Robinson spent eight months during her junior year and subsequent summer living and working in Canterbury, New Zealand. She served as a conservation ranger before continuing her advisors’ joint research on climate action by interviewing farmers, community leaders, and politicians. Her research was supported by Hamilton’s Arthur Levitt Public Affairs Center.                                                         

Clare Robinson '25

Major: Interdisciplinary studies

Hometown: Philadelphia, Pa.

Reflecting on her findings, Robinson said, “Agriculture is a primary economic function of Canterbury and the backbone of these communities, but also the major carbon source — about 50% of the country’s total emissions. The government started massively cracking down on agriculture, and people are very frustrated about this.”

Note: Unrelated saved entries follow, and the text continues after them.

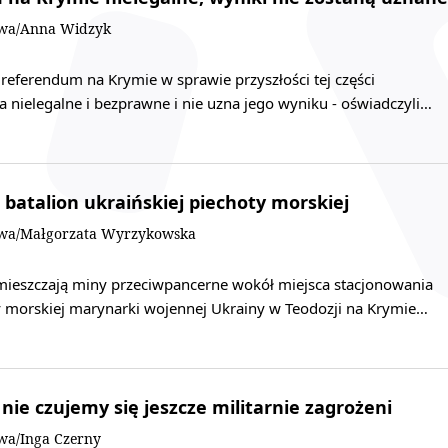
owa/Anna Widzyk
referendum na Krymie w sprawie przyszłości tej części
a nielegalne i bezprawne i nie uzna jego wyniku - oświadczyli…
 batalion ukraińskiej piechoty morskiej
owa/Małgorzata Wyrzykowska
umieszczają miny przeciwpancerne wokół miejsca stacjonowania
ty morskiej marynarki wojennej Ukrainy w Teodozji na Krymie…
nie czujemy się jeszcze militarnie zagrożeni
owa/Inga Czerny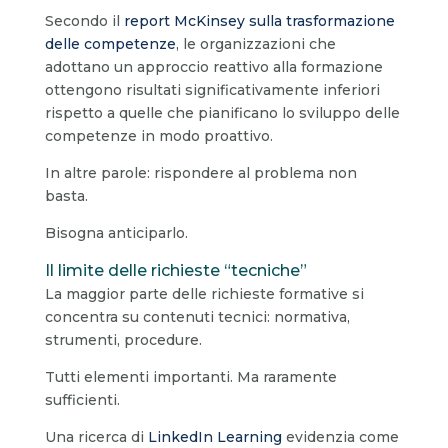
Secondo il
report McKinsey sulla trasformazione
delle competenze
, le organizzazioni che
adottano un approccio reattivo alla formazione
ottengono risultati significativamente inferiori
rispetto a quelle che pianificano lo sviluppo delle
competenze in modo proattivo.
In altre parole: rispondere al problema non
basta.
Bisogna anticiparlo.
Il limite delle richieste “tecniche”
La maggior parte delle richieste formative si
concentra su contenuti tecnici: normativa,
strumenti, procedure.
Tutti elementi importanti. Ma raramente
sufficienti.
Una ricerca di
LinkedIn Learning
evidenzia come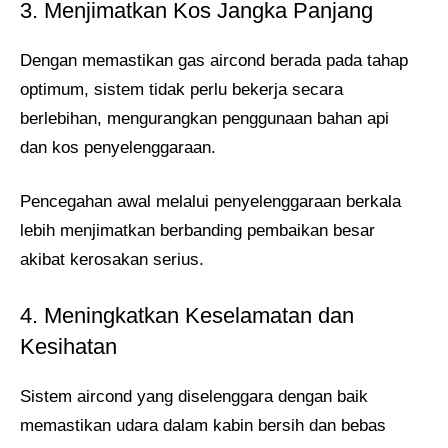
3. Menjimatkan Kos Jangka Panjang
Dengan memastikan gas aircond berada pada tahap
optimum, sistem tidak perlu bekerja secara
berlebihan, mengurangkan penggunaan bahan api
dan kos penyelenggaraan.
Pencegahan awal melalui penyelenggaraan berkala
lebih menjimatkan berbanding pembaikan besar
akibat kerosakan serius.
4. Meningkatkan Keselamatan dan
Kesihatan
Sistem aircond yang diselenggara dengan baik
memastikan udara dalam kabin bersih dan bebas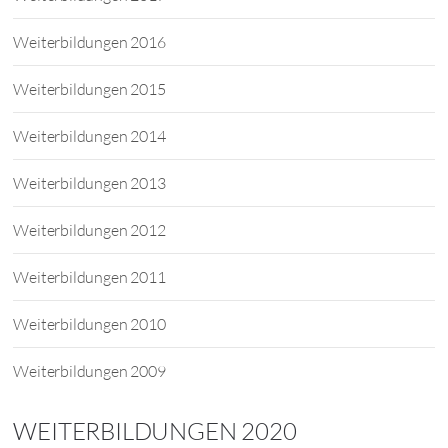
Weiterbildungen 2016
Weiterbildungen 2015
Weiterbildungen 2014
Weiterbildungen 2013
Weiterbildungen 2012
Weiterbildungen 2011
Weiterbildungen 2010
Weiterbildungen 2009
WEITERBILDUNGEN 2020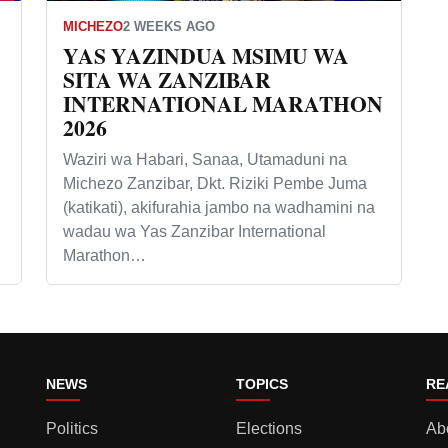
MICHEZO
2 WEEKS AGO
YAS YAZINDUA MSIMU WA
SITA WA ZANZIBAR
INTERNATIONAL MARATHON
2026
Waziri wa Habari, Sanaa, Utamaduni na
Michezo Zanzibar, Dkt. Riziki Pembe Juma
(katikati), akifurahia jambo na wadhamini na
wadau wa Yas Zanzibar International
Marathon…
NEWS
TOPICS
RE
Politics
Elections
Ab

Her New York study involved speaking to community members and climate leaders about the implementation of the state’s ambitious renewable energy and carbon reduction goals, such as those included in the Climate Leadership and Community Protection Act.

“There’s a lot of resistance,” Robinson explained. “People feel like they’re not being heard.”

Robinson’s senior fellowship resulted in two papers dedicated to her two areas of study. Of her overall takeaways, Robinson reflected, “Community input and engagement from the ground level are so important. A lot of it is now driven from the top centralized state forces in the cities. People are feeling rejected and unheard. They feel like they lost all their local autonomy over land use, and that comes from historic systemic marginalization of rural communities.

My experience gave me a lot of confidence in myself as a learner and a researcher and helped me with resiliency and the ability to keep working hard even when it can be monotonous.

“Ultimately, this really slows the transition, which is detrimental to combatting climate change and cutting down state emissions,” she said. “Engaging communities makes them feel like they’re heard, which is both the right thing to do and will also help speed up a climate transition.”

Overall, Robinson found the Senior Fellowship experience equally challenging and rewarding. “My experience gave me a lot of confidence in myself as a learner and a researcher and helped me with resiliency and the ability to keep working hard even when it can be monotonous,” she said. “It was really eye-opening and exciting to watch the project transform throughout the year.”

Robinson will spend the upcoming year working at Glacier National Park as a backcountry youth educator. She will lead trips to engage students with the park and design workshops to educate the general public. Afterward, she hopes to spend more time abroad working in conservation before returning to academia for a master’s in environmental policy.

Reflecting on her journey ahead, Robinson cited her advisors Strong and Kucinskas as major inspirations. “Their interdisciplinary approach to environmental research brings together the hard science environmental changes that need to happen and how this affects the people most impacted by these policies,” Robinson said. “I would love to continue this [work] because it cannot be lost in the urgency to transition.”